Governor

Choria Governor allows you to control number of concurrent executions and, optionally, number of executions per period of time.

These 2 abilities allow us to solve complex problems faced in making Cron job execution reliable namely preventing all the cron jobs from running at the same time and making cron servers reliable by spreading execution over a pool of servers while only running a job on one server.

Managing overall concurrency

When running tasks on network servers that access shared resources like databases, Puppet Servers or other similarly constrained resource services its desirable to limit the concurrency of executions.

Many approaches exist, for example, spreading the cron minute flag out using random distribution. This works ok, but it can be hit or miss and does not solve the problem for adhoc executions.

Choria Governor lets you use Choria Streams to constrain the concurrency of network tasks, one could run a cron command fleet wide at the same time and use the Governor to limit how many concurrent processes will execute.

Creating a Governor

With Choria Streams configured you can create a Governor using the CLI:

$ choria governor add PUPPET 10 20m 3

  Capacity: 10
   Expires: 20m0s
  Replicas: 3

This creates a Governor called PUPPET that will allow up to 10 concurrent processes and that is reliably distributed across 3 Choria Brokers.

The expires is a fail-safe, if the process crashes halfway through execution and does not remove itself from the Governor then that entry will stay, if this happens a lot the Governor could be full of orphaned leases and no further work can be done.

The expires setting - 20 minutes here - will expire entries that’s not been cleaned up by the calling process. Care should be taken to choose an appropriately safe setting.

Running this command again with different settings will edit the Governor, adjusting the capacity will immediately impact the running fleet with no restarts or update of the fleet nodes needed. The Replicas setting can not be edited.

As of version 0.26.0 of the choria/choria module, you can also use Puppet to manage Governors:

choria_governor {"PUPPET":
    capacity => 10,
    expire   => 20*60,
    replicas => 3,
}

When managing the Governor used to limit Puppet runs there is a chicken and egg, so perhaps do not run your Puppet Servers against a Governor but on a traditional schedule and let them manage the Governors.

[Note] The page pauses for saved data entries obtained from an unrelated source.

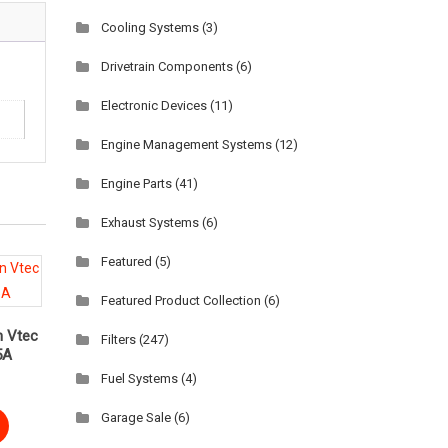
Cooling Systems
(3)
Drivetrain Components
(6)
Electronic Devices
(11)
Engine Management Systems
(12)
Engine Parts
(41)
Exhaust Systems
(6)
Featured
(5)
Featured Product Collection
(6)
 Vtec
Filters
(247)
5A
Fuel Systems
(4)
Garage Sale
(6)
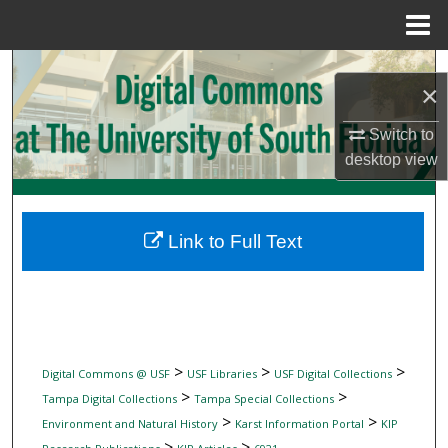
Menu
Home
Search
×
Browse Collections
Switch to
desktop
view
My Account
About
Link to Full Text
Digital Commons Network™
>
>
>
Digital Commons @ USF
USF Libraries
USF Digital Collections
>
>
Tampa Digital Collections
Tampa Special Collections
>
>
Environment and Natural History
Karst Information Portal
KIP
>
>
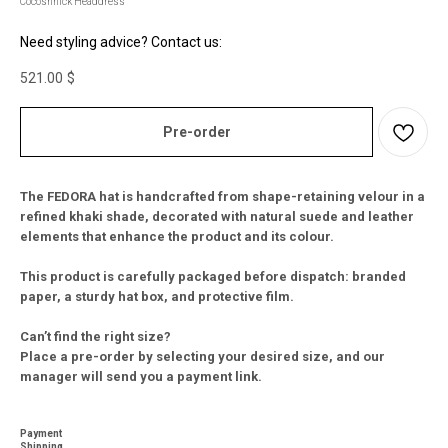
Cocoshnick Headdress
Need styling advice? Contact us:
521.00
$
Pre-order
The FEDORA hat is handcrafted from shape-retaining velour in a
refined khaki shade, decorated with natural suede and leather
elements that enhance the product and its colour.
This product is carefully packaged before dispatch: branded
paper, a sturdy hat box, and protective film.
Can’t find the right size?
Place a pre-order by selecting your desired size, and our
manager will send you a payment link.
Payment
Shipping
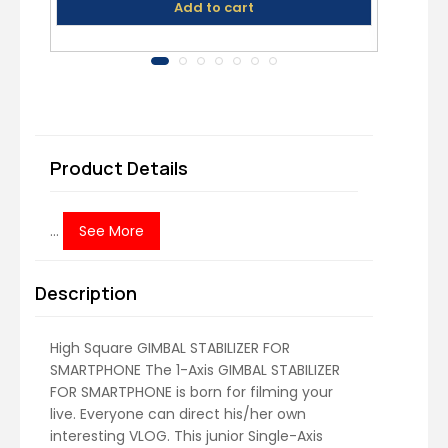
Add to cart
Product Details
...
See More
Description
High Square GIMBAL STABILIZER FOR
SMARTPHONE The 1-Axis GIMBAL STABILIZER
FOR SMARTPHONE is born for filming your
live. Everyone can direct his/her own
interesting VLOG. This junior Single-Axis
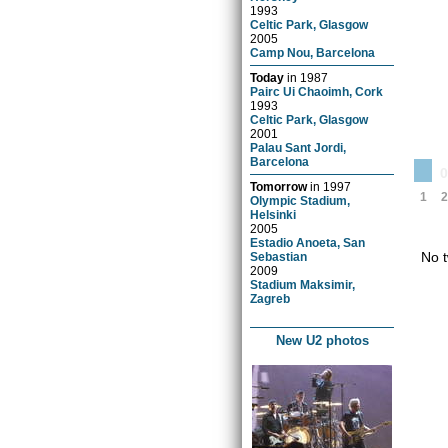
1993
Celtic Park, Glasgow
2005
Camp Nou, Barcelona
Today
in
1987
Pairc Ui Chaoimh, Cork
1993
Celtic Park, Glasgow
2001
Palau Sant Jordi,
Barcelona
Tomorrow
in
1997
1
2
Olympic Stadium,
Helsinki
2005
Estadio Anoeta, San
No t
Sebastian
2009
Stadium Maksimir,
Zagreb
New U2 photos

Replicas is not changeable without destroying the Governor, so if you created with Replica 1 and want to move to 3 you will need to set force => true on the choria_governor resource which will then destroy and recreate the Governor.

Executing a CRON job

To use this Governor to control a cron job use the choria governor run command:

*/30 * * * * /bin/choria governor run PUPPET \
             --config /etc/choria/server.conf \
             --max-wait 20m \
             '/opt/puppetlabs/bin/puppet agent --onetime --no-daemonize --no-usecacheonfailure --no-splay'

Here we run puppet agent controlled by the Governor PUPPET and the --max-wait setting means the CLI will keep trying to get a slot for 20 minutes, if it fails it will stop trying. Use this setting to prevent overlapping executions.

This can be used in shell scripts, CLI or just anywhere you need to limit concurrency. The CLI will make a connection to the Choria Broker and so needs certificates etc, here we use the server.conf to use the server certificates. Keep in mind that each process makes a connection to the broker and that Choria Broker is limited to 50 000 concurrent connections by default.

Limiting number of runs per period

In this mode we might have a pool of cron servers running jobs but only one of them should run a job. Others will simply exit with 0 exit code in that scenario. We might also say a specific job can only run 5 times per period etc.

This add reliability to cron execution in that machines can fail but jobs continue to run.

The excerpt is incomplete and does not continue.